Earlier this month, over 30 employees of West Virginia’s Division of Corrections and Rehabilitation were suspended over a photo clearly showing its latest class of prison guard trainees making stiff-armed Nazi salutes.
The caption above the photo of the group of guards reads “Hail Byrd!”, the name of the class’ training instructor. No word on whether “Byrd” was one of the two trainers summarily fired after the incident.
Meanwhile, an investigation into how 30 men got caught up into the spirit of fascism continues. It’s likely that every one of the 30 trainees who “cosplayed” their fealty to the Third Reich while wearing fresh new prison officer uniforms will lose their job. Law enforcement photographed acting like Hitler Youth is unacceptable on the most primal of levels — as it should be.
In recent years, high school senior yearbook photos have featured students doing Nazi salutes, but not with the same choreographed panache as West Virginia prison guards.
High school students who may have just completed a unit on World War II are still enough in touch with notions of right and wrong to know they’re doing something vaguely antisocial.
When high school kids are caught being fashionably fascist, they’re still young enough to claim that they weren’t really saluting Hitler as much as waving at mom standing just outside the frame of the picture. That’s because there’s little ambiguity about the meaning of Nazi salutes.
Still, there are plenty of Americans of all ages who love Hitler but don’t quite have the courage of their convictions to state it publicly. They leave the stiff-armed Hitler salutes to morons and pranksters.

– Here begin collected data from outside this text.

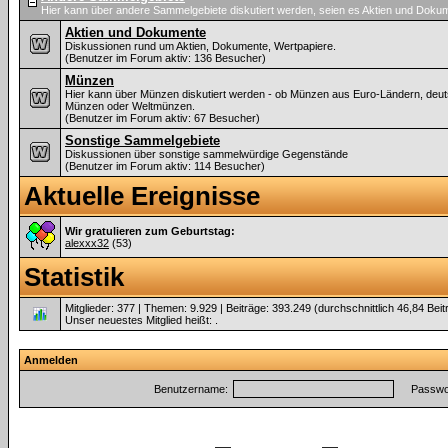
Hier kann über andere Sammelgebiete diskutiert werden, seien es Aktien und Dok
Aktien und Dokumente
Diskussionen rund um Aktien, Dokumente, Wertpapiere.
(Benutzer im Forum aktiv: 136 Besucher)
Münzen
Hier kann über Münzen diskutiert werden - ob Münzen aus Euro-Ländern, deu
Münzen oder Weltmünzen.
(Benutzer im Forum aktiv: 67 Besucher)
Sonstige Sammelgebiete
Diskussionen über sonstige sammelwürdige Gegenstände
(Benutzer im Forum aktiv: 114 Besucher)
Aktuelle Ereignisse
Wir gratulieren zum Geburtstag:
alexxx32
(53)
Statistik
Mitglieder: 377 | Themen: 9.929 | Beiträge: 393.249 (durchschnittlich 46,84 Bei
Unser neuestes Mitglied heißt:
.
Anmelden
Benutzername:
Passwor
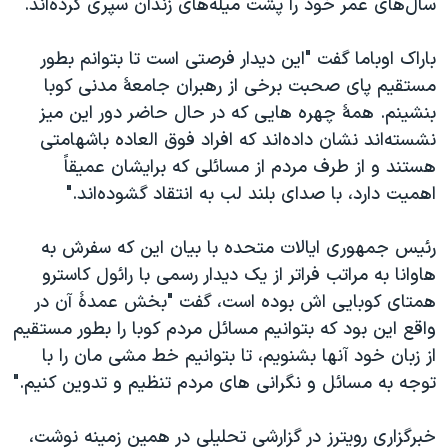
سال‌های عمر خود را پشت ميله‌های زندان سپری کرده‌اند.
اسرائیل در جنگ
نرگس محمدی برنده جایزه نوبل صلح
باراک اوباما گفت "اين ديدار فرصتی است تا بتوانم بطور
همایش محافظه‌کاران آمریکا «سی‌پک»
مستقيم پای صحبت برخی از رهبران جامعۀ مدنی کوبا
بنشينم. همۀ چهره هايی که در حال حاضر دور اين ميز
صفحه‌های ویژه
نشسته‌اند نشان داده‌اند که افراد فوق العاده باشهامتی
سفر پرزیدنت ترامپ به چین
هستند و از طرف مردم از مسائلی که برايشان عميقاً
اهميت دارد، با صدای بلند لب به انتقاد گشوده‌اند."
رئیس جمهوری ایالات متحده با بیان این که سفرش به
هاوانا به مراتب فراتر از يک ديدار رسمی با رائول کاسترو
همتای کوبایی اش بوده است، گفت "بخش عمدۀ آن در
واقع اين بود که بتوانيم مسائل مردم کوبا را بطور مستقيم
از زبان خود آنها بشنويم، تا بتوانيم خط مشی مان را با
توجه به مسائل و نگرانی های مردم تنظيم و تدوين کنيم."
خبرگزاری رويترز در گزارشی تحلیلی در همین زمینه نوشت،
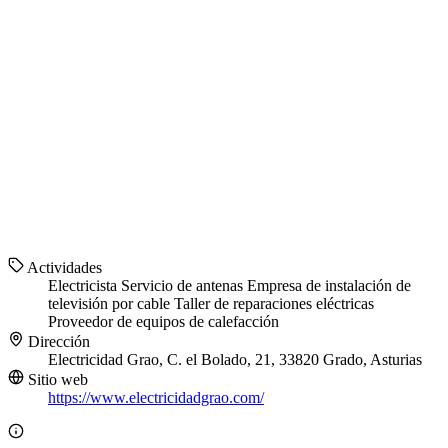
Actividades
Electricista
Servicio de antenas
Empresa de instalación de
televisión por cable
Taller de reparaciones eléctricas
Proveedor de equipos de calefacción
Dirección
Electricidad Grao, C. el Bolado, 21, 33820 Grado, Asturias
Sitio web
https://www.electricidadgrao.com/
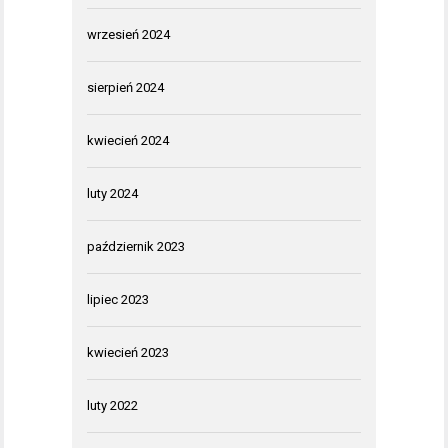
wrzesień 2024
sierpień 2024
kwiecień 2024
luty 2024
październik 2023
lipiec 2023
kwiecień 2023
luty 2022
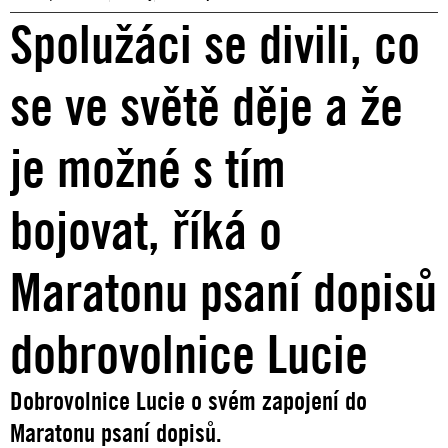
Spolužáci se divili, co
se ve světě děje a že
je možné s tím
bojovat, říká o
Maratonu psaní dopisů
dobrovolnice Lucie
Dobrovolnice Lucie o svém zapojení do
Maratonu psaní dopisů.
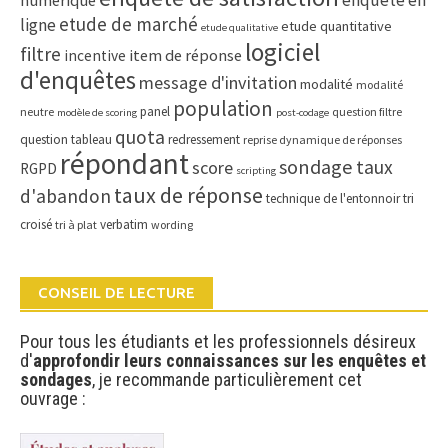
enquête en
numérique
etude de marché
ligne
etude quantitative
etude qualitative
logiciel
filtre
item de réponse
incentive
d'enquêtes
message d'invitation
modalité
modalité
population
panel
neutre
question filtre
modèle de scoring
post-codage
quota
question tableau
redressement
reprise dynamique de réponses
répondant
sondage
taux
score
RGPD
scripting
taux de réponse
d'abandon
technique de l'entonnoir
tri
croisé
verbatim
tri à plat
wording
CONSEIL DE LECTURE
Pour tous les étudiants et les professionnels désireux
d'
approfondir leurs connaissances sur les enquêtes et
sondages
, je recommande particulièrement cet
ouvrage :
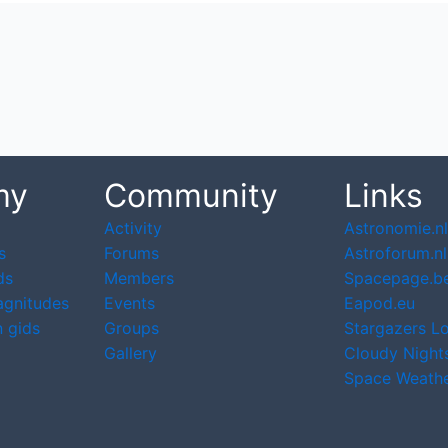
my
Community
Links
Activity
Astronomie.nl
s
Forums
Astroforum.nl
ds
Members
Spacepage.b
agnitudes
Events
Eapod.eu
 gids
Groups
Stargazers L
Gallery
Cloudy Night
Space Weath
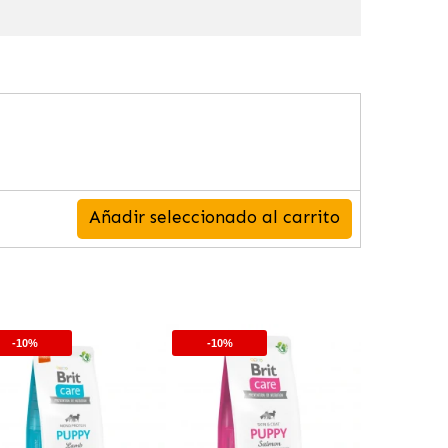
Añadir seleccionado al carrito
-10%
-10%
-10%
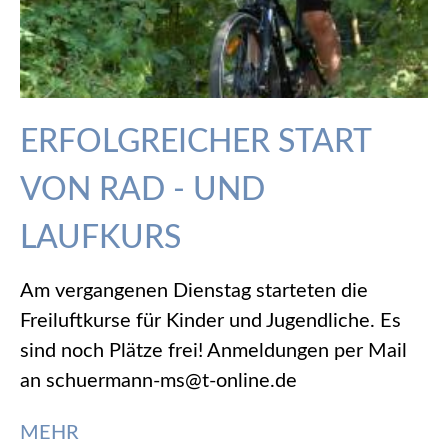
ERFOLGREICHER START
VON RAD - UND
LAUFKURS
Am vergangenen Dienstag starteten die
Freiluftkurse für Kinder und Jugendliche. Es
sind noch Plätze frei! Anmeldungen per Mail
an schuermann-ms@t-online.de
MEHR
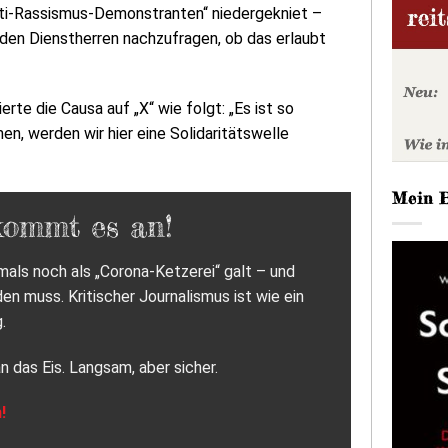
nti-Rassismus-Demonstranten“ niedergekniet –
 den Dienstherren nachzufragen, ob das erlaubt
e die Causa auf „X“ wie folgt: „Es ist so
en, werden wir hier eine Solidaritätswelle
Mein 
kommt es an!
als noch als „Corona-Ketzerei“ galt – und
 muss. Kritischer Journalismus ist wie ein
.
n das Eis. Langsam, aber sicher.
!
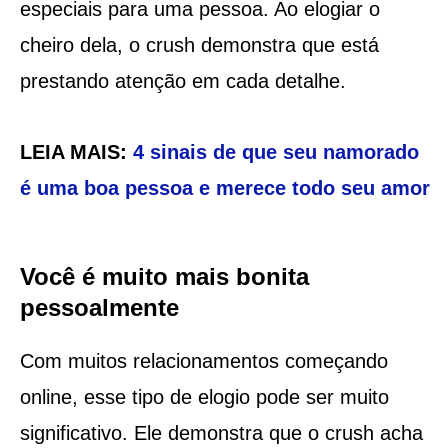
especiais para uma pessoa. Ao elogiar o
cheiro dela, o crush demonstra que está
prestando atenção em cada detalhe.
LEIA MAIS:
4 sinais de que seu namorado
é uma boa pessoa e merece todo seu amor
Você é muito mais bonita
pessoalmente
Com muitos relacionamentos começando
online, esse tipo de elogio pode ser muito
significativo. Ele demonstra que o crush acha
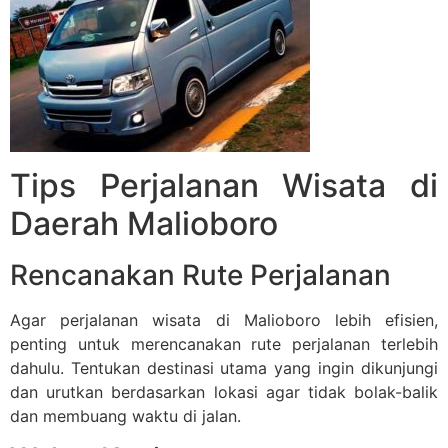
Tips Perjalanan Wisata di
Daerah Malioboro
Rencanakan Rute Perjalanan
Agar perjalanan wisata di Malioboro lebih efisien,
penting untuk merencanakan rute perjalanan terlebih
dahulu. Tentukan destinasi utama yang ingin dikunjungi
dan urutkan berdasarkan lokasi agar tidak bolak-balik
dan membuang waktu di jalan.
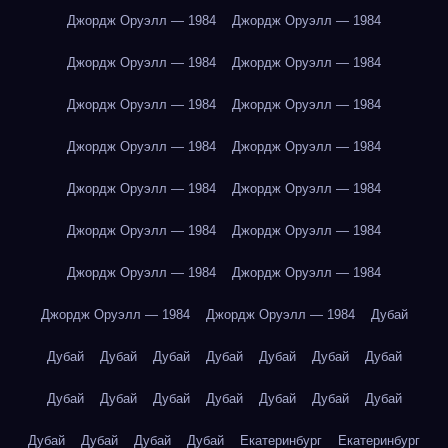
Джордж Оруэлл — 1984
Джордж Оруэлл — 1984
Джордж Оруэлл — 1984
Джордж Оруэлл — 1984
Джордж Оруэлл — 1984
Джордж Оруэлл — 1984
Джордж Оруэлл — 1984
Джордж Оруэлл — 1984
Джордж Оруэлл — 1984
Джордж Оруэлл — 1984
Джордж Оруэлл — 1984
Джордж Оруэлл — 1984
Джордж Оруэлл — 1984
Джордж Оруэлл — 1984
Джордж Оруэлл — 1984
Джордж Оруэлл — 1984
Дубай
Дубай
Дубай
Дубай
Дубай
Дубай
Дубай
Дубай
Дубай
Дубай
Дубай
Дубай
Дубай
Дубай
Дубай
Дубай
Дубай
Дубай
Дубай
Екатеринбург
Екатеринбург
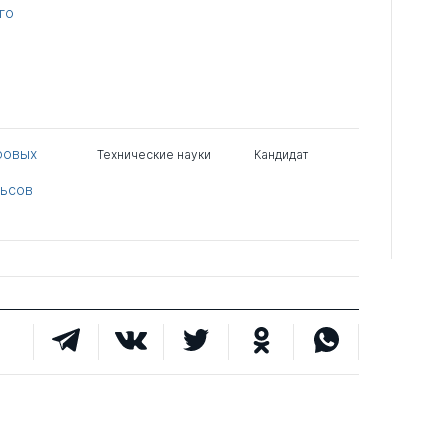
го
ровых
Технические науки
Кандидат
льсов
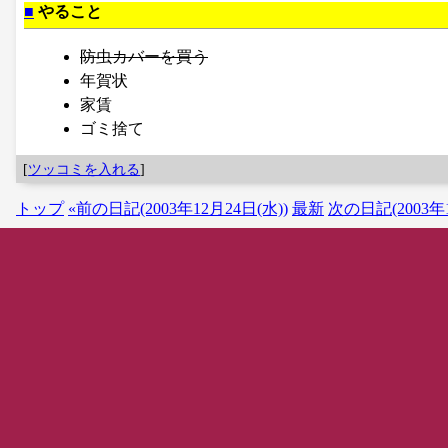
■
やること
防虫カバーを買う
年賀状
家賃
ゴミ捨て
[
ツッコミを入れる
]
トップ
«前の日記(2003年12月24日(水))
最新
次の日記(2003年1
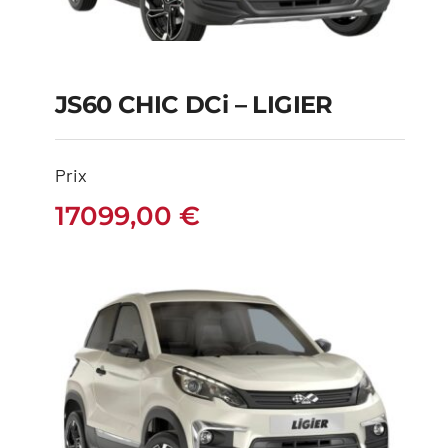
JS60 CHIC DCi – LIGIER
JS60 CHIC DCi –
Prix
LIGIER
17099,00
€
17099,00
€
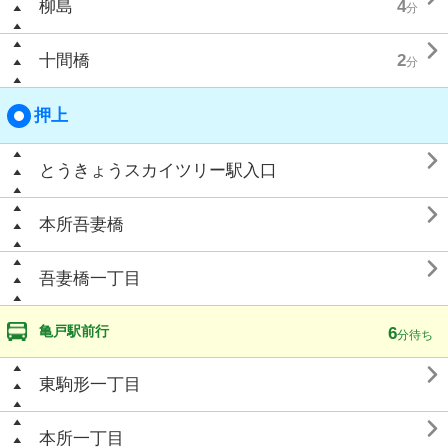
柳島
4
分

十間橋
2
分
押上

とうきょうスカイツリー駅入口

本所吾妻橋

吾妻橋一丁目
亀戸駅前行
6
分待ち

東駒形一丁目

本所一丁目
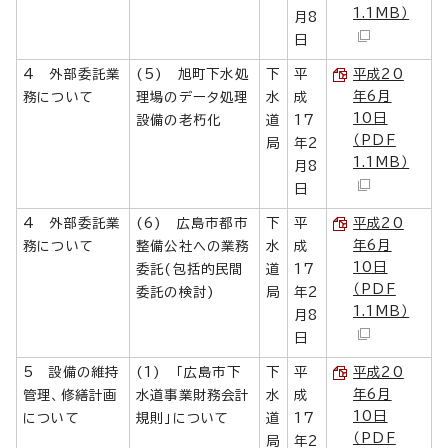
1.1MB）
月8
日
4 外部委託業
(5) 旭町下水処
下
平
平成20
年6月
務について
理場のデータ処理
水
成
10日
設備の老朽化
道
17
（PDF
局
年2
1.1MB）
月8
日
4 外部委託業
(6) 広島市都市
下
平
平成20
年6月
務について
整備公社への業務
水
成
10日
委託(包括的民間
道
17
（PDF
委託の検討)
局
年2
1.1MB）
月8
日
5 設備の維持
(1) 「広島市下
下
平
平成20
年6月
管理、修繕計画
水道事業財務会計
水
成
10日
について
規則」について
道
17
（PDF
局
年2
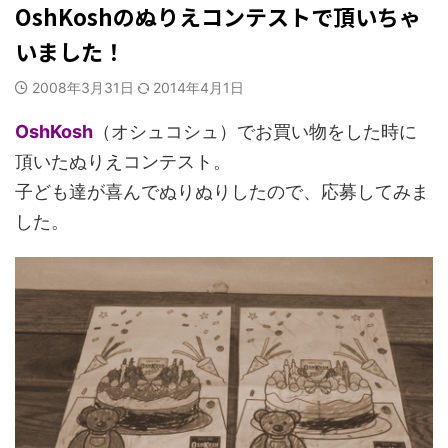
OshKoshのぬりえコンテストで頂いちゃ
いました！
2008年3月31日
2014年4月1日
OshKosh
（オシュコシュ）でお買い物をした時に
頂いたぬりえコンテスト。
子ども達が喜んでぬりぬりしたので、応募してみま
した。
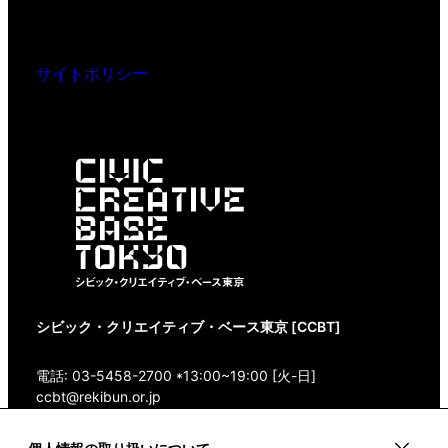
サイトポリシー
シビック・クリエイティブ・ベース東京 [CCBT]
電話: 03-5458-2700 *13:00~19:00 [火-日]
ccbt@rekibun.or.jp
〒150-0001 東京都渋谷区神宮前1-14-4 1/1(ONE)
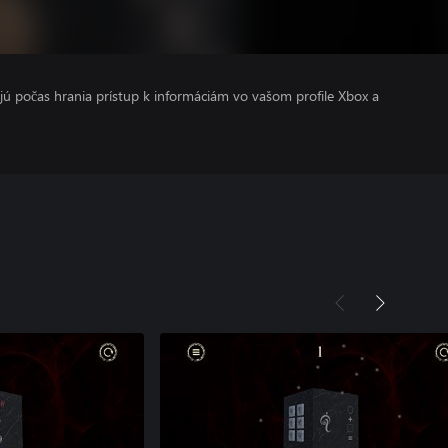
kajú počas hrania prístup k informáciám vo vašom profile Xbox a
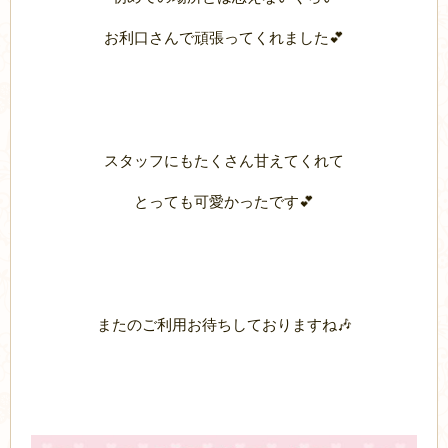
お利口さんで頑張ってくれました💕
スタッフにもたくさん甘えてくれて
とっても可愛かったです💕
またのご利用お待ちしておりますね🎶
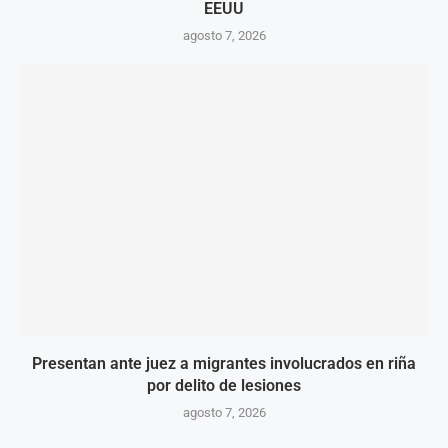
EEUU
agosto 7, 2026
Presentan ante juez a migrantes involucrados en riña
por delito de lesiones
agosto 7, 2026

The preferred expression of allegiance to white power these days is an upside down “OK” symbol, made pressing the thumb and forefinger together to form a circle while the remaining fingers point down. The hand has to be kept below the waist. It’s a move you really have to think about because it requires racist intent to flash an upside-down OK.
Over the weekend, the United States Military Academy announced it had appointed a “preliminary inquiry officer to conduct an internal investigation into the hand gestures” made by Army cadets and Navy midshipmen during a nationally televised pregame show during Saturday’s Army-Navy football game in Philadelphia.
Because President Donald Trump was at the game, the white power hand gestures were more ubiquitous than usual (or folks simply notice them more because of the tenor of the times).
After years of denial, the U.S. Military Academy realizes that it has a problem with white supremacists in the ranks and has vowed to root them out.
The racists already in place can influence recruits who aren’t sophisticated enough to make the connection between America’s fight against Hitler’s Germany in WWII, the racist ideology embodied by Pepe the Frog, and the suburbanized American fascists who befriended and taught them the white power sign in the first place.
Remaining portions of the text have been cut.